Por Alfonso Arribas
Óscar, el niño protagonista del nuevo montaje de El Espejo Negro, duerme pero sobre todo sueña. Está en coma, su cerebro es escenario de una cruenta batalla por la vida, y mientras neuronas y hematomas se intercambian ataques desde las trincheras, imagina encestar en la luna su querida pelota de baloncesto; fantasea con los huevos fritos que le hace su abuela, con puntilla; cree bucear entre peces de colores; y se sonroja pensando en la una de las animadoras de su cole, María.
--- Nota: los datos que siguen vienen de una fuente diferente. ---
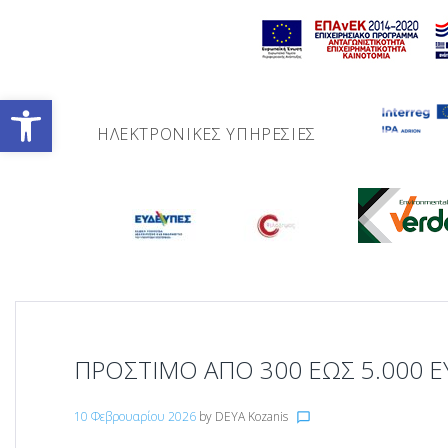
Skip
to
content
Ανοίξτε τη γραμμή εργαλείων
ΗΛΕΚΤΡΟΝΙΚΈΣ ΥΠΗΡΕΣΊΕΣ
ΠΡΌΣΤΙΜΟ ΑΠΌ 300 ΈΩΣ 5.000 ΕΥ
10 Φεβρουαρίου 2026
by
DEYA Kozanis
chat_bubble_outline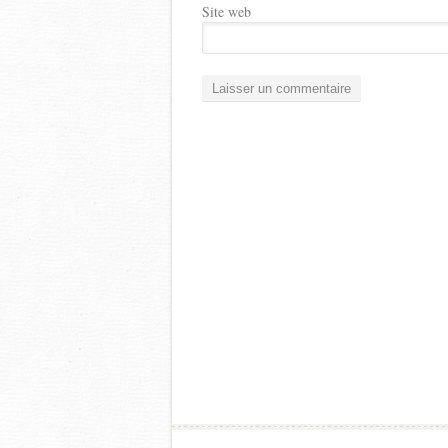
Site web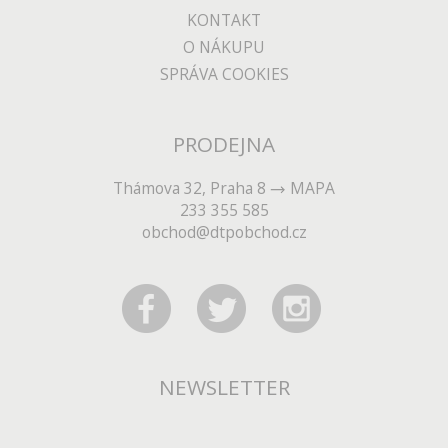
KONTAKT
O NÁKUPU
SPRÁVA COOKIES
PRODEJNA
Thámova 32, Praha 8
MAPA
233 355 585
obchod@dtpobchod.cz
NEWSLETTER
Ángel Calvente, responsable del guión y de la dirección, ha abordado un trabajo muy personal con este Óscar, el niño dormido, un homenaje a personas cercanas que han pasado por trances similares. Existe un esfuerzo evidente, quizá con demasiado peso en la obra en relación a otros aspectos más teatrales, por contar con lenguaje claro qué es eso de estar en coma, qué procesos desencadena o qué consecuencias puede tener.
Más allá de esas cuestiones, el montaje es muy reconocible, con el sello propio de El Espejo Negro. Las proyecciones envolventes, el humor directo, la música que irrumpe. Y unos títeres extraordinarios, desde el reflejo de un niño enfermo a los divertidos hematomas. Tienen los malagueños una habilidad especial para crear seres aparentemente inabordables, porque dar forma a un coágulo parece más de ciencia ficción que otra cosa. Pero tienen experiencia: de su fábrica han salido piojos y espermatozoides, que tampoco son criaturas habituales en un taller de títeres.
En una de las últimas funciones de Titirimundi 2016, el público premió con una ovación muy sonora esta puesta en escena de un montaje que ya ha cosechado premios como el Fetén al Mejor Espectáculo de Gran Formato. El Espejo Negro y Titirimundi siempre forman un binomio enriquecedor.